METHODS: Two different dose-intensive schedules were employed in these phase I studies. In PX-171-001, PR-171 was administered on a two week cycle, QDx5 with nine days rest, while in PX-171-002, PR-171 was administered on a four week cycle, QDx2 weekly for three weeks with 12 days rest. The objective of these studies was to evaluate the safety and effectiveness of single-agent PR-171 administered according to a modified Fibonacci dose escalation scheme in cohorts of three. Patients with multiple myeloma (MM), non-Hodgkin Lymphoma (NHL), Hodgkin disease, or Waldenstrom’s Macroglobulinemia who received two or more prior treatments were eligible.

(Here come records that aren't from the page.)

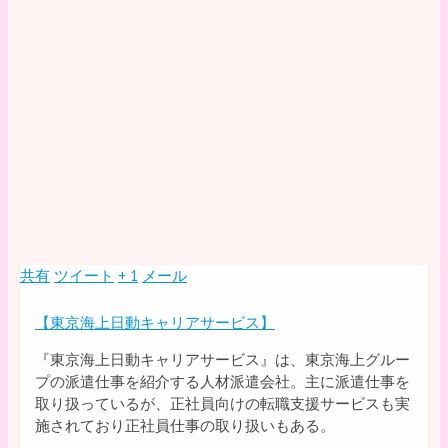
共有
ツイート
+ 1
メール
【東京海上日動キャリアサービス】
『東京海上日動キャリアサービス』は、東京海上グルー
プの派遣仕事を紹介する人材派遣会社。主に派遣仕事を
取り扱っているが、正社員向けの転職支援サービスも実
施されており正社員仕事の取り扱いもある。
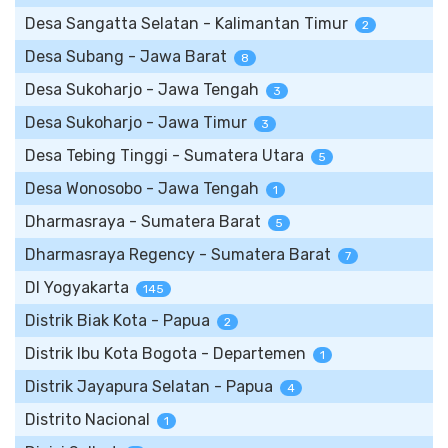
Desa Sangatta Selatan - Kalimantan Timur
2
Desa Subang - Jawa Barat
8
Desa Sukoharjo - Jawa Tengah
3
Desa Sukoharjo - Jawa Timur
3
Desa Tebing Tinggi - Sumatera Utara
5
Desa Wonosobo - Jawa Tengah
1
Dharmasraya - Sumatera Barat
5
Dharmasraya Regency - Sumatera Barat
7
DI Yogyakarta
145
Distrik Biak Kota - Papua
2
Distrik Ibu Kota Bogota - Departemen
1
Distrik Jayapura Selatan - Papua
4
Distrito Nacional
1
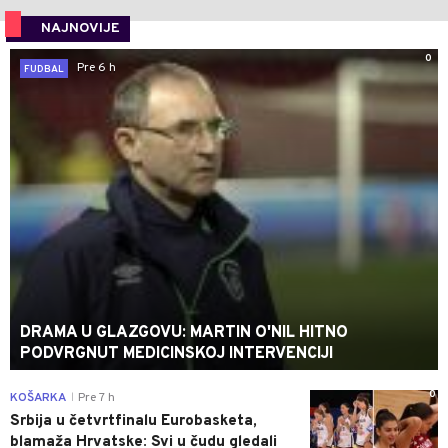
NAJNOVIJE
0
Pre 6 h
FUDBAL
DRAMA U GLAZGOVU: MARTIN O'NIL HITNO
PODVRGNUT MEDICINSKOJ INTERVENCIJI
0
KOŠARKA
Pre 7 h
|
Srbija u četvrtfinalu Eurobasketa,
blamaža Hrvatske: Svi u čudu gledali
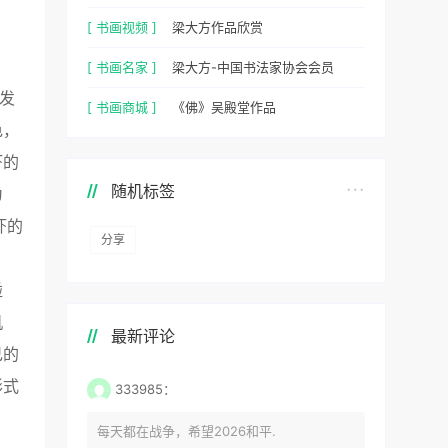
[ 书画视频 ]
梁大方作品欣赏
[ 书画名家 ]
梁大方-中国书法家协会会员
发
[ 书画商城 ]
《佛》吴殿堂作品
色，
虾的
随机标签
为
虾的
分享
碰
机
最新评论
己的
形式
333985：
每天都在战争，希望2026和平.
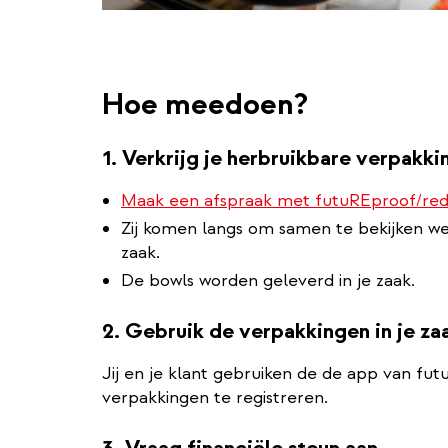
Hoe meedoen?
1. Verkrijg je herbruikbare verpakk
Maak een afspraak met futuREproof/red
Zij komen langs om samen te bekijken wel
zaak.
De bowls worden geleverd in je zaak.
2. Gebruik de verpakkingen in je za
Jij en je klant gebruiken de de app van f
verpakkingen te registreren.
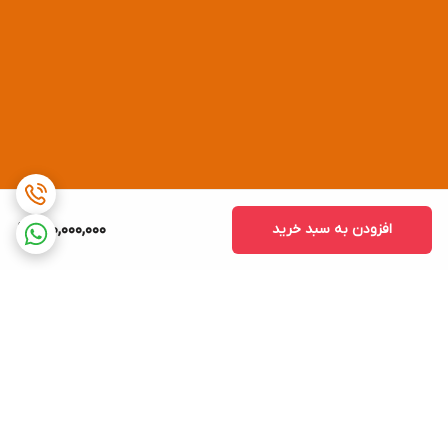
افزودن به سبد خرید
200,000,000
برگشت به بالا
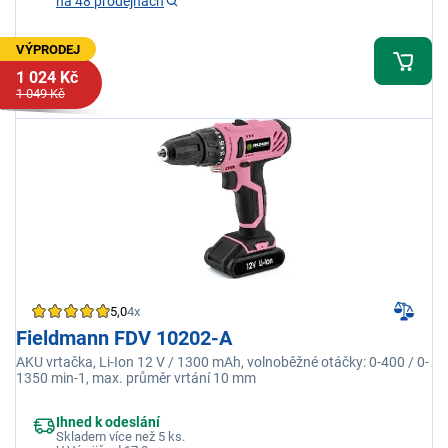
na 48 prodejnách
VÝPRODEJ
1 024 Kč
1 049 Kč
5,0
4x
Fieldmann FDV 10202-A
AKU vrtačka, Li-Ion 12 V / 1300 mAh, volnoběžné otáčky: 0-400 / 0-
1350 min-1, max. průměr vrtání 10 mm
Ihned k odeslání
Skladem více než 5 ks.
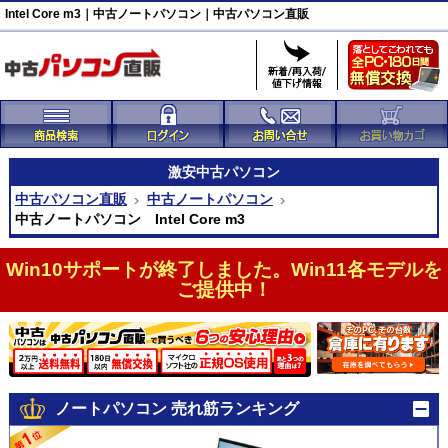
Intel Core m3｜中古ノートパソコン｜中古パソコン直販
激安
中古パソコン
中古パソコン直販
中古ノートパソコン
中古ノートパソコン Intel Core m3
Win10サポートが終了しました。Win11各モデルを
ご提供中！
ノートパソコン 売れ筋ランキング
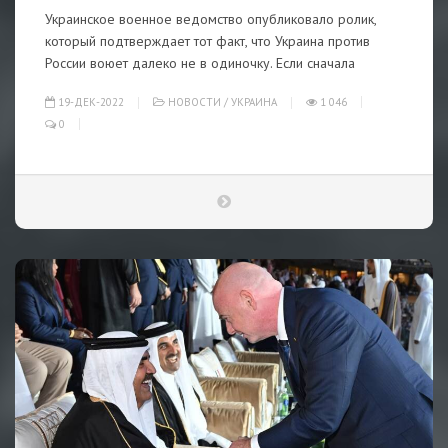
Украинское военное ведомство опубликовало ролик,
который подтверждает тот факт, что Украина против
России воюет далеко не в одиночку. Если сначала
19-ДЕК-2022
НОВОСТИ
/
УКРАИНА
1 046
0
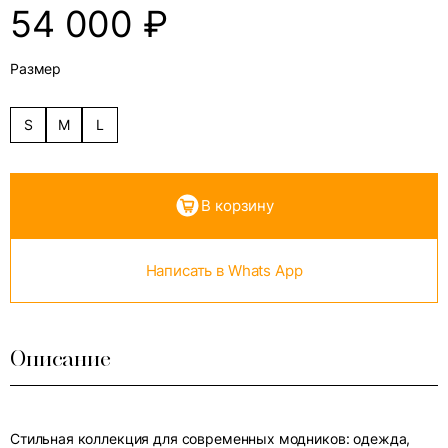
54 000
₽
Размер
S
M
L
В корзину
Написать в Whats App
Описание
Стильная коллекция для современных модников: одежда,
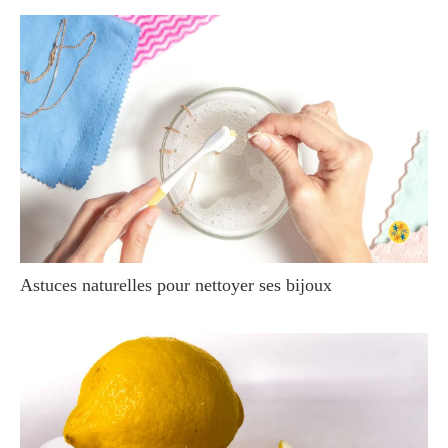
Astuces naturelles pour nettoyer ses bijoux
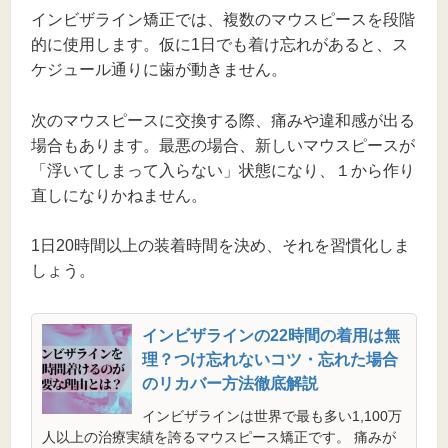
インビザライン矯正では、複数のマウスピースを段階
的に使用します。仮に1日でも着け忘れがあると、ス
ケジュール通りに歯が動きません。
次のマウスピースに交換する際、痛みや違和感が出る
場合もあります。最悪の場合、新しいマウスピースが
「浮いてしまって入らない」状態になり、１から作り
直しになりかねません。
1日20時間以上の装着時間を決め、それを習慣化しま
しょう。
インビザラインの22時間の着用は無
理？つけ忘れないコツ・忘れた場合
のリカバー方法徹底解説
インビザラインは世界で最も多い1,100万
人以上の治療実績を誇るマウスピース矯正です。 痛みが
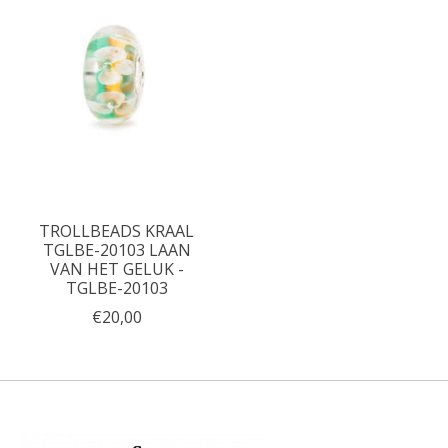
TROLLBEADS KRAAL
TGLBE-20103 LAAN
VAN HET GELUK -
TGLBE-20103
€20,00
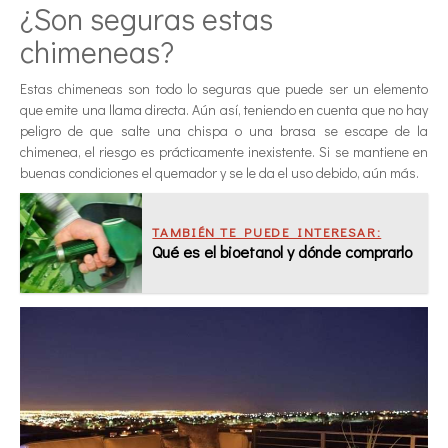
¿Son seguras estas
chimeneas?
Estas chimeneas son todo lo seguras que puede ser un elemento
que emite una llama directa. Aún así, teniendo en cuenta que no hay
peligro de que salte una chispa o una brasa se escape de la
chimenea, el riesgo es prácticamente inexistente. Si se mantiene en
buenas condiciones el quemador y se le da el uso debido, aún más.
TAMBIÉN TE PUEDE INTERESAR:
Qué es el bioetanol y dónde comprarlo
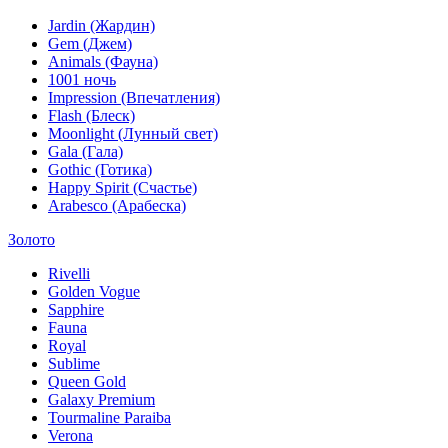
Jardin (Жардин)
Gem (Джем)
Animals (Фауна)
1001 ночь
Impression (Впечатления)
Flash (Блеск)
Moonlight (Лунный свет)
Gala (Гала)
Gothic (Готика)
Happy Spirit (Счастье)
Arabesco (Арабеска)
Золото
Rivelli
Golden Vogue
Sapphire
Fauna
Royal
Sublime
Queen Gold
Galaxy Premium
Tourmaline Paraiba
Verona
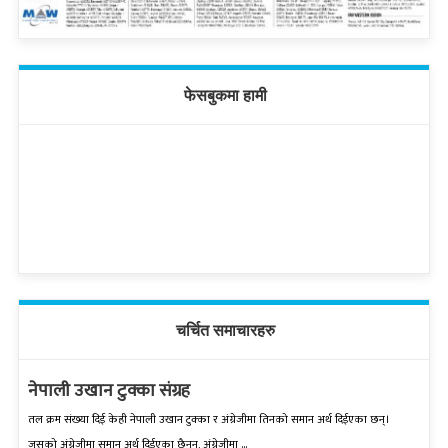
फेसबुकमा हामी
चर्चित समाचारहरु
नेपाली उखान टुक्का संग्रह
तल क्रम संख्‍या दिई केही नेपाली उखान टुक्‍का र अंग्रेजीमा तिनको समान अर्थ दिईएका छन्।
जसको अंग्रेजीमा समान अर्थ दिईएका छैनन्, अंग्रेजीमा ...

RESULTS: Both studies were initiated with a dose of 1.2 mg/m2. Thus far, a total of 15 and 23 subjects have been enrolled in PX-171–001 and -002, respectively. PR-171 has been well tolerated at the highest doses thus far, 8.4 and 15 mg/m2, respectively. Proteasome inhibition in whole blood at the highest dose levels exceeded 75%, and in peripheral blood mononuclear cells inhibition exceeded 65%, one hour after the first dose. There have been no dose-limiting toxicities, no adverse events (AEs) considered probably related to study medication, no dose-related increases in the incidence or severity of AEs, and no incidence of painful peripheral neuropathy on either study. Although the MTD has not yet been identified on either study, preliminary evidence of efficacy has been observed with reduction in myeloma paraprotein levels and symptomatic improvement in patients on both protocols. Eleven subjects remain on study with stable disease (SD), which has been observed in MM and NHL patients on both studies, lasting up to eight months.
CONCLUSION: PR-171 is well-tolerated in relapsed and refractory MM and NHL patients at proteasome inhibition levels of more than 75%. Several subjects have achieved long-lasting SD, reduction in paraprotein levels or symptomatic improvement. Further data from these ongoing trials will be discussed at the meeting.
Disclosures: Marcy Vallone, Tina Woo and Christopher Molineaux are employed by Proteolix, Inc.; Pedro Urquilla is a consultant with Proteolix, Inc.; Marcy Vallone, Tina Woo and Christopher Molineaux are employed by Proteolix, Inc.; as such, they receive stock options as part of employment.; Marcy Vallone, Tina Woo and Christopher Molineaux are employed by Proteolix, Inc.; as such, they receive stock options as part of employment.; Proteolix, Inc. has funded preclinical studies in the laboratory of Dr. Melissa Alsina.